The naira had weakened to a record low of N178 to a dollar this month because of the collapse in the price of oil, which accounts for more than two-thirds of government revenue.
The Central Bank of Nigeria (CBN) yesterday devalued the naira by moving the midpoint from N155 to a dollar to N168 to a dollar. It also widened the band around the midpoint by 200 basis point from + or – 3 per cent to + or -5 per cent.
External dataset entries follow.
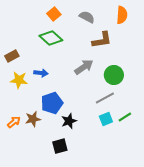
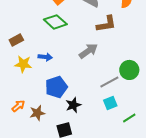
green circle: (114, 75) -> (129, 70), moved
green line: (125, 117) -> (129, 118), moved
brown star: (33, 119) -> (37, 113), moved

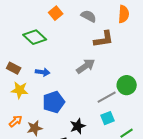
green diamond: (55, 22) -> (35, 37), moved
brown rectangle: (16, 40) -> (14, 68), moved, turned 56
yellow star: (23, 64) -> (20, 90), moved
black star: (73, 105) -> (78, 126), moved

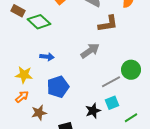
brown rectangle: (14, 68) -> (18, 11), moved
orange arrow: (16, 121) -> (22, 97), moved
black star: (78, 126) -> (93, 111), moved

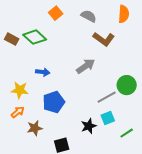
brown rectangle: (18, 11) -> (12, 39), moved
brown L-shape: (108, 24) -> (104, 39), turned 45

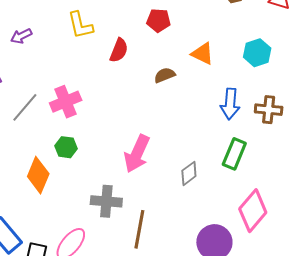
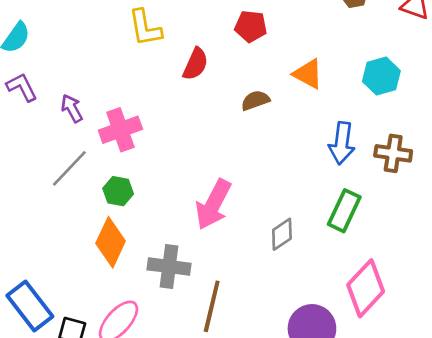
purple arrow: (21, 36) -> (72, 108), moved, turned 85
gray line: (25, 107) -> (69, 168), moved
orange diamond: (38, 175) -> (111, 242), moved

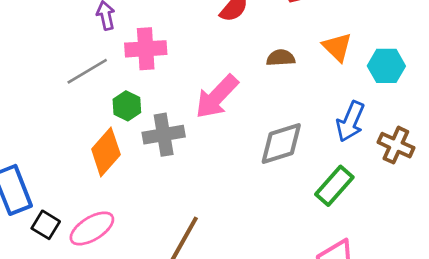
cyan hexagon: (381, 76) -> (386, 66), moved
pink arrow: (213, 204) -> (217, 97), moved
gray diamond: (282, 234) -> (281, 143), moved, size x1.5
gray cross: (169, 267) -> (164, 135), moved, turned -33

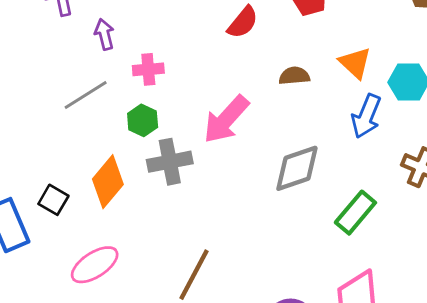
pink cross: (146, 49) -> (148, 69), size x0.7
green hexagon: (127, 106) -> (143, 120), moved
blue arrow: (350, 121) -> (366, 116), moved
black square: (46, 225) -> (53, 200), moved

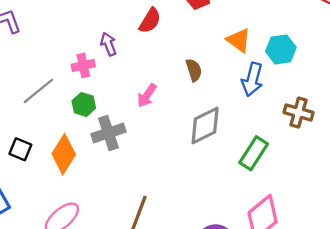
purple arrow: (104, 34) -> (108, 44), moved
brown semicircle: (294, 76) -> (194, 70), moved, turned 85
pink arrow: (226, 119) -> (147, 95), size x0.6
black square: (53, 200) -> (20, 149), moved

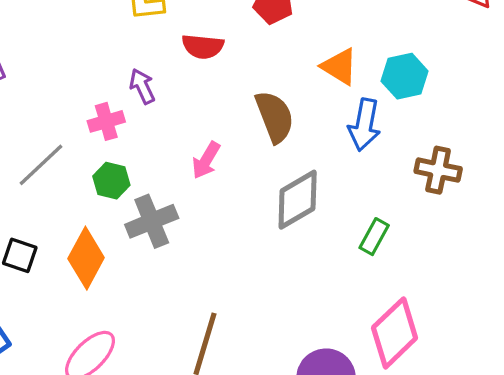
red semicircle: (150, 21) -> (203, 46), turned 68
brown semicircle: (194, 70) -> (275, 117), size x1.5
green rectangle: (254, 153) -> (374, 237), size x0.7

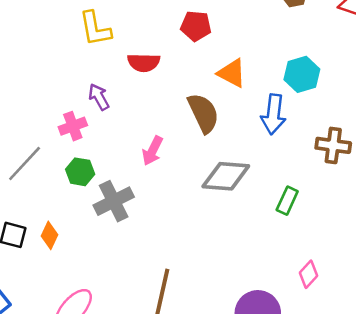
orange triangle: (340, 67) -> (232, 73), moved
gray diamond: (298, 200) -> (226, 176), turned 39
orange diamond: (86, 258) -> (49, 235), moved, size x0.6
pink diamond: (395, 333) -> (308, 274), size x0.5

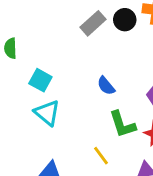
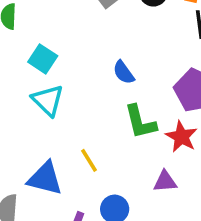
yellow line: (101, 156) -> (89, 160), moved

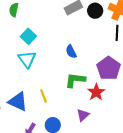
green L-shape: (140, 122) -> (75, 80), turned 100
purple triangle: (165, 181) -> (83, 115), turned -48

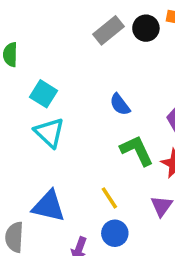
green L-shape: (75, 80) -> (137, 151), turned 70
yellow line: (44, 96) -> (109, 198), moved

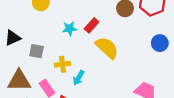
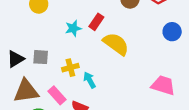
black triangle: (13, 38) -> (16, 59), moved
cyan arrow: (79, 78) -> (90, 80), turned 128

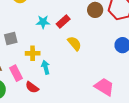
yellow semicircle: (116, 44) -> (74, 43), size x0.7
gray square: (41, 57) -> (11, 39), turned -32

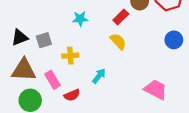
red rectangle: (63, 22) -> (121, 17), moved
cyan arrow: (46, 67) -> (99, 76), moved, turned 56
red semicircle: (32, 87) -> (72, 95), turned -56

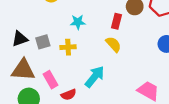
red rectangle: (121, 17) -> (116, 21), turned -32
yellow cross: (70, 56) -> (68, 47), moved
cyan arrow: (99, 76) -> (95, 77), size x1.5

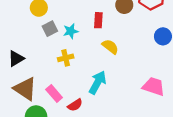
red rectangle: (116, 21) -> (98, 20), moved
gray square: (43, 42) -> (50, 29), moved
brown triangle: (23, 70) -> (25, 89), turned 40

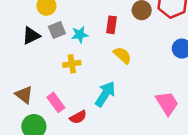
black triangle: (16, 59) -> (31, 36), moved
pink trapezoid: (154, 86) -> (167, 103), turned 35
brown triangle: (25, 89) -> (24, 95), size x0.7

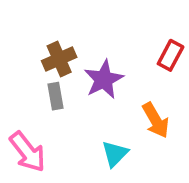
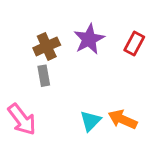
purple star: (104, 79) -> (89, 39), moved
orange arrow: (156, 120) -> (123, 119), moved, turned 144

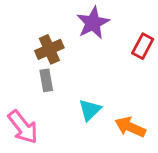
purple star: (89, 39) -> (93, 23), moved
cyan triangle: (90, 121) -> (90, 110), moved

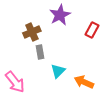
gray rectangle: (46, 80) -> (40, 52), moved

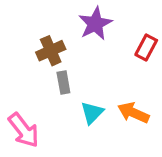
orange arrow: (84, 82) -> (133, 113), moved

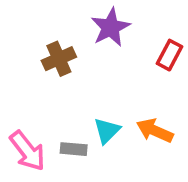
gray rectangle: (63, 82) -> (74, 149), moved, turned -75

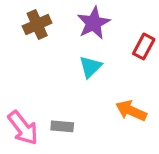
brown cross: (59, 59) -> (37, 25), moved
cyan triangle: (107, 131) -> (90, 67), moved

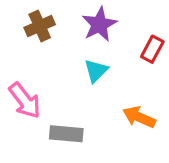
gray rectangle: (62, 126) -> (66, 134), size x1.4
pink arrow: (23, 128) -> (25, 101), moved

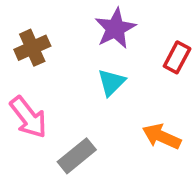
brown cross: (40, 26) -> (32, 48), moved
gray rectangle: (66, 134) -> (77, 156), turned -44

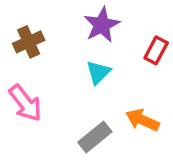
gray rectangle: (77, 156) -> (95, 137), moved

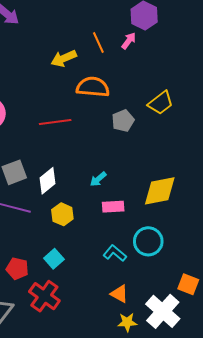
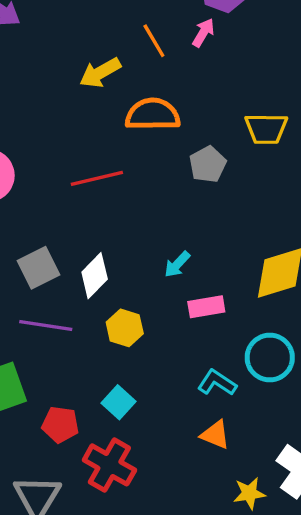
yellow trapezoid: (161, 103) -> (266, 129), turned 44
orange triangle: (119, 294) -> (215, 435), moved

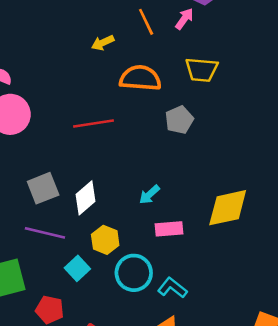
yellow arrow: (100, 73) -> (103, 43), size x0.7
yellow trapezoid: (266, 129) -> (202, 70), moved
cyan circle: (270, 358) -> (134, 273), moved
cyan square: (118, 402) -> (77, 268), moved

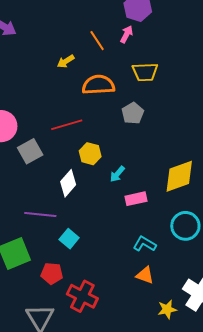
gray square: (43, 188) -> (30, 151), moved
yellow hexagon: (105, 240) -> (90, 154), moved
cyan circle: (134, 273) -> (185, 226), moved

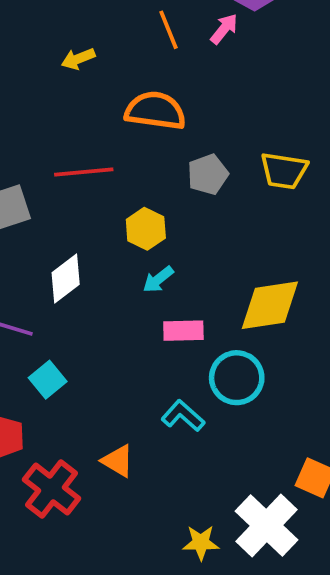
yellow arrow: (66, 61) -> (78, 59), moved
yellow trapezoid: (145, 72) -> (284, 171), moved
yellow hexagon: (90, 154) -> (146, 229), moved
cyan circle: (185, 226) -> (237, 378), moved
orange triangle: (145, 275) -> (118, 461), moved

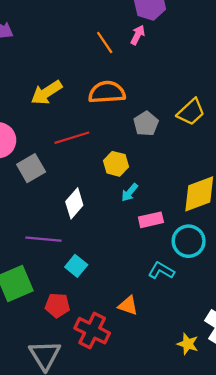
yellow arrow: (78, 59) -> (46, 93), moved, size x1.6
yellow trapezoid: (284, 171) -> (191, 112), turned -40
yellow star: (201, 543) -> (188, 344), turned 30

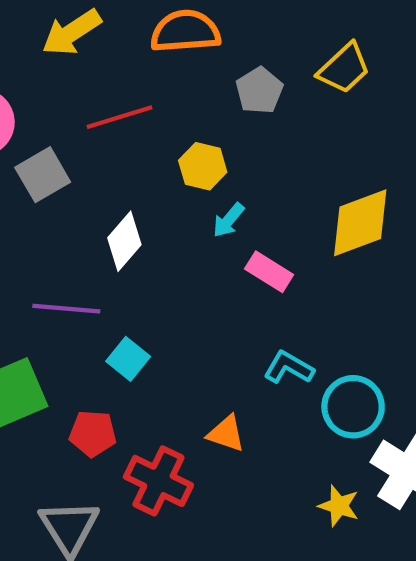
pink rectangle: (151, 220) -> (269, 272), turned 45
cyan circle: (189, 241) -> (353, 407), moved

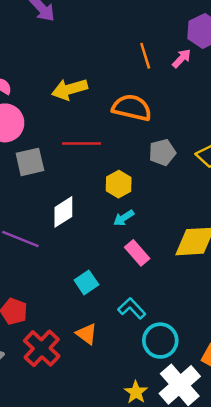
cyan square: (128, 359) -> (86, 282), moved

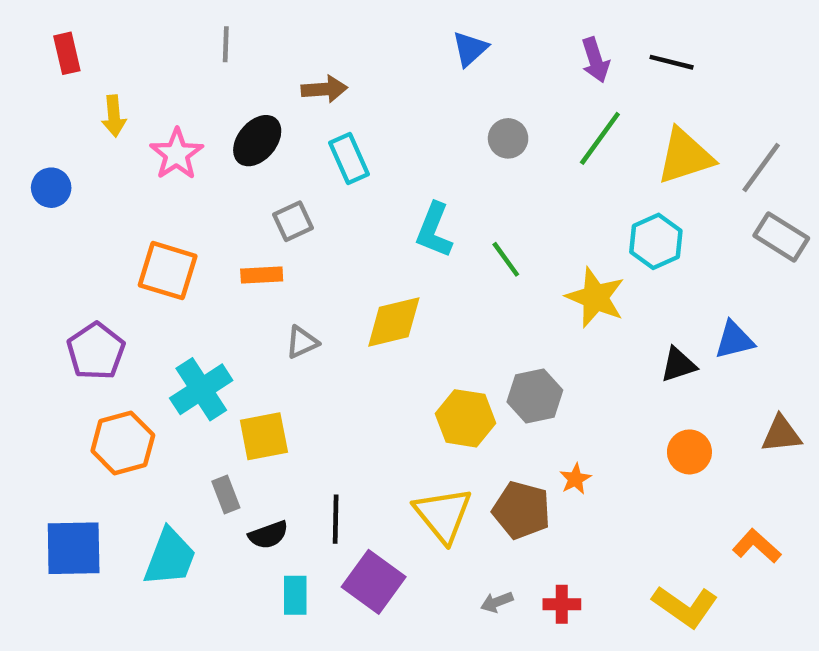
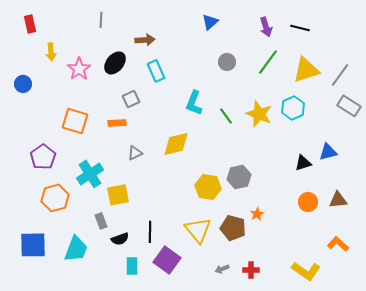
yellow star: (595, 297) -> (259, 114), moved
brown triangle: (781, 434) -> (338, 200), moved

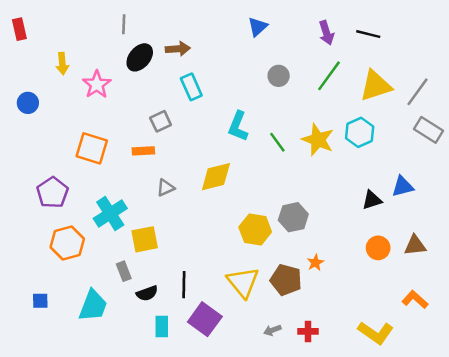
red rectangle: (30, 24) -> (19, 29), moved
black ellipse: (115, 63) -> (140, 57), moved
blue square: (33, 245) -> (40, 301), size x0.5

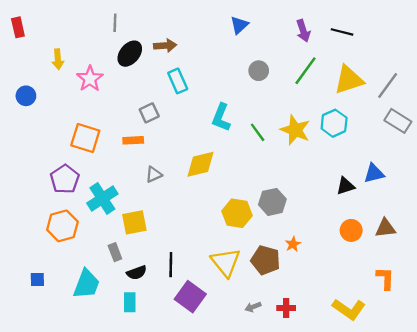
purple pentagon: (52, 193) -> (65, 179), moved
orange L-shape: (415, 299) -> (385, 278), turned 50
cyan rectangle: (162, 327) -> (130, 302), moved

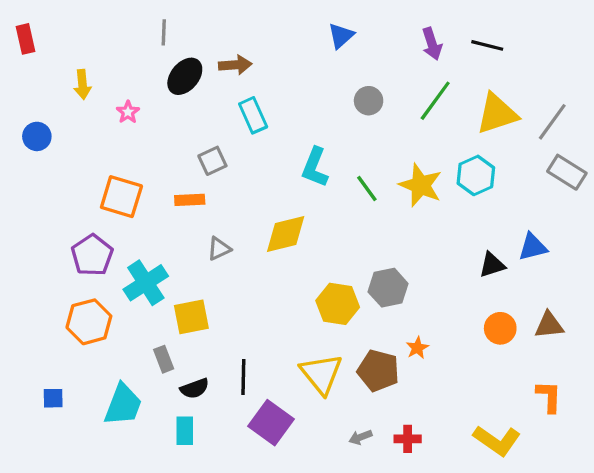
pink star: (90, 79) -> (128, 112), size x0.6

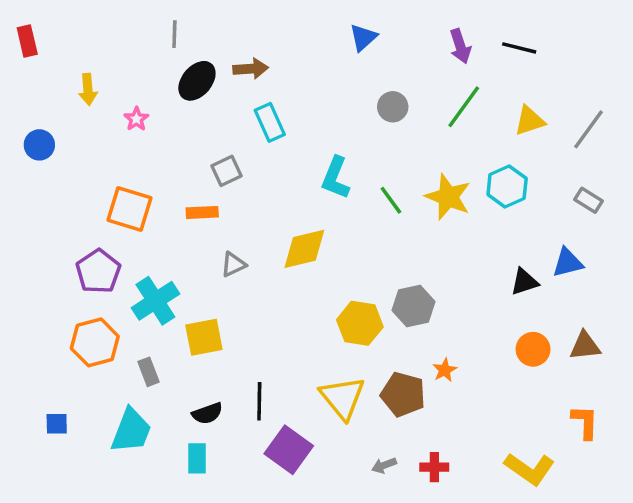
yellow triangle: (497, 114) -> (530, 121), size x0.7
gray rectangle: (567, 172) -> (588, 200), moved, size x0.7
gray rectangle: (164, 359) -> (148, 372), moved

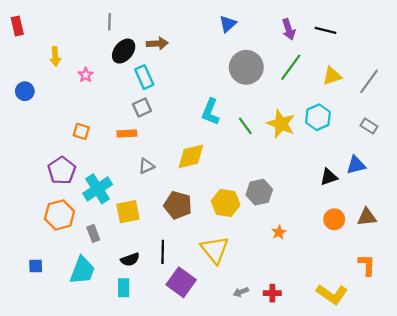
gray circle: (393, 107) -> (246, 67), size x1.8
cyan rectangle: (270, 122) -> (144, 77), moved
orange square: (129, 209) -> (81, 131), size x0.6
brown pentagon: (403, 394) -> (178, 205), moved

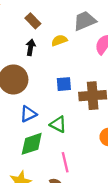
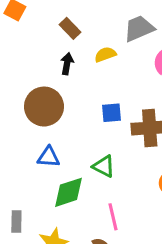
blue triangle: (28, 114) -> (49, 157), moved, turned 30

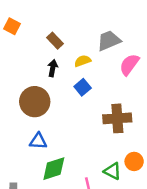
blue square: (111, 113) -> (83, 87), moved, turned -35
green triangle: (104, 166) -> (113, 171), moved

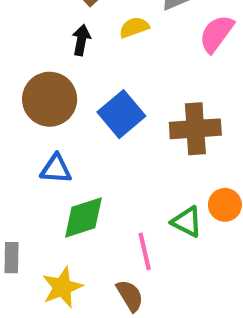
blue square: (83, 87) -> (121, 114), moved, size x1.5

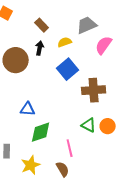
brown circle: (50, 99) -> (16, 60), moved
blue square: (121, 114) -> (68, 69), moved
green triangle: (187, 222) -> (89, 125), moved

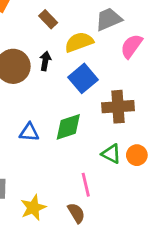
yellow semicircle: (65, 42) -> (79, 42), size x1.5
black arrow: (40, 48) -> (45, 61), moved
green diamond: (41, 132) -> (68, 127), moved

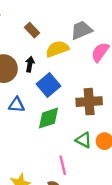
blue square: (83, 78) -> (48, 85), moved
blue triangle: (29, 132) -> (17, 105), moved

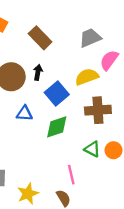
brown rectangle: (32, 30) -> (40, 38), size x1.5
yellow semicircle: (57, 49) -> (87, 77), moved

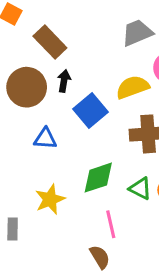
brown rectangle: (40, 38) -> (50, 42), moved
green diamond: (57, 127) -> (98, 178), moved
yellow star: (28, 194) -> (50, 199), moved

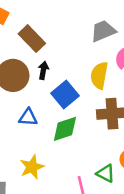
yellow semicircle: (133, 87) -> (99, 75), turned -60
green diamond: (98, 178) -> (65, 129), moved
green triangle: (140, 188) -> (106, 173), moved

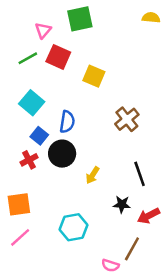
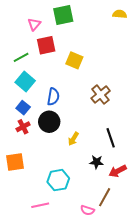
red square: (58, 57) -> (46, 45), turned -36
green line: (28, 58) -> (21, 57), moved
blue square: (39, 136) -> (23, 108), moved
pink line: (20, 237) -> (40, 205), moved, turned 30

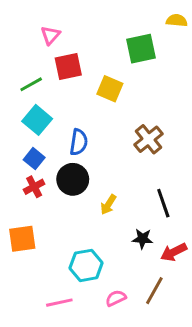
green square: (63, 15) -> (141, 49), moved
pink semicircle: (87, 210) -> (116, 298), moved, turned 136

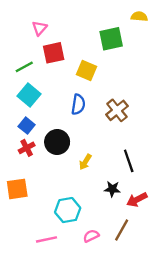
blue semicircle: (79, 142) -> (78, 104), moved

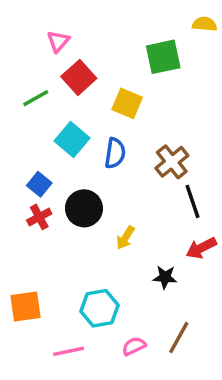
red square: (54, 53) -> (79, 77), turned -30
cyan square: (29, 95) -> (72, 139), moved
black line: (129, 161) -> (192, 201), moved
orange square: (17, 189) -> (25, 307), moved
red arrow: (137, 200) -> (201, 248), moved

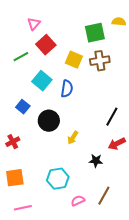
yellow semicircle: (205, 24) -> (119, 22), moved
brown cross: (172, 162) -> (100, 61), moved, turned 30
black line: (192, 201) -> (112, 117), turned 48
red cross: (39, 217) -> (13, 142), moved
pink line: (68, 351) -> (23, 208), moved

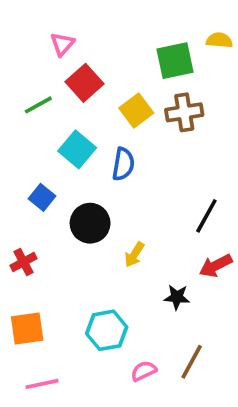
yellow square: (74, 60) -> (136, 111), turned 30

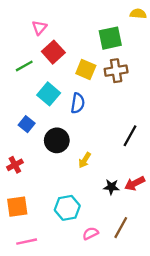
yellow semicircle: (219, 40) -> (138, 14), moved
yellow square: (136, 111) -> (86, 69), turned -30
red arrow: (216, 266) -> (135, 183), moved

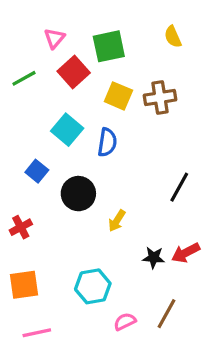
yellow semicircle: (138, 14) -> (173, 37), moved, turned -119
green square: (110, 38) -> (109, 46), moved
green line: (24, 66) -> (24, 78), moved

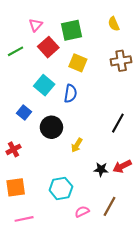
brown cross: (160, 98) -> (121, 61), moved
Similarly, it increased the monetary policy rate (MPR) from 12 per cent to 13 per cent and also raised private sector cash reserve ratio (CRR) from 15 per cent to 20 per cent.
“When you look at OPEC countries, they’re all feeling the sweat, but Nigeria tends to be more pronounced, because of some of the perceived weaknesses in our buffers such as the level of foreign reserves and the ability of the central bank to defend the currency,” Onyema said.
“I have confidence in the central bank’s ability to provide a currency that has stability.”
Onyema said the NSE is seeking to boost listings and talking to so-called marginal oil field operators eager to match the success of Seplat Petroleum Development Company’s initial public offering in April, Nigeria’s first since 2008.
“The marginal field operators have a real opportunity to participate in our market, especially given the success that Seplat has shown,” Onyema said.
Marginal field operators in Nigeria include Bayelsa Oil Company, Platform Petroleum Limited and Sahara Energy Field Limited.